Excerpts from a dataset:
• • • • • • •

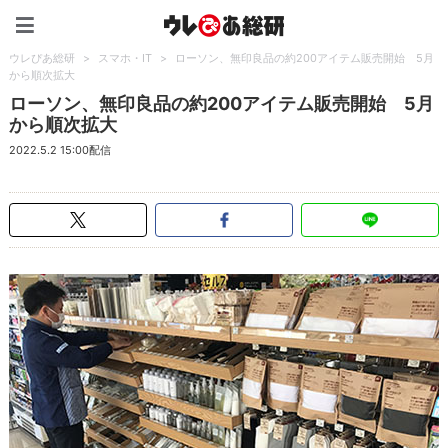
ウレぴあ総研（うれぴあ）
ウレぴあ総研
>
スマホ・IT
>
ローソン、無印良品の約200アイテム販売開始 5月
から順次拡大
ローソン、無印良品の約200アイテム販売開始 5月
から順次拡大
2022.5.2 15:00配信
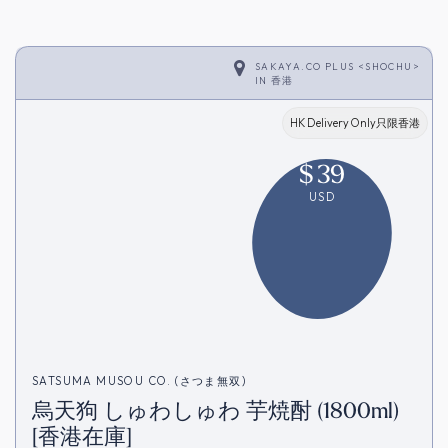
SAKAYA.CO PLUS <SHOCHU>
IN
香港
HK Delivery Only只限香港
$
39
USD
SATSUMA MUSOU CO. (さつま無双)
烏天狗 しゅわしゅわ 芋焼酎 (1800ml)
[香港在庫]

• • • • • • •

#### Activity
With all pictures omitted, repeat every record above word for word.

#### Task output
ウレぴあ総研（うれぴあ）
ウレぴあ総研
>
スマホ・IT
>
ローソン、無印良品の約200アイテム販売開始 5月
から順次拡大
ローソン、無印良品の約200アイテム販売開始 5月
から順次拡大
2022.5.2 15:00配信
SAKAYA.CO PLUS <SHOCHU>
IN
香港
HK Delivery Only只限香港
$
39
USD
SATSUMA MUSOU CO. (さつま無双)
烏天狗 しゅわしゅわ 芋焼酎 (1800ml)
[香港在庫]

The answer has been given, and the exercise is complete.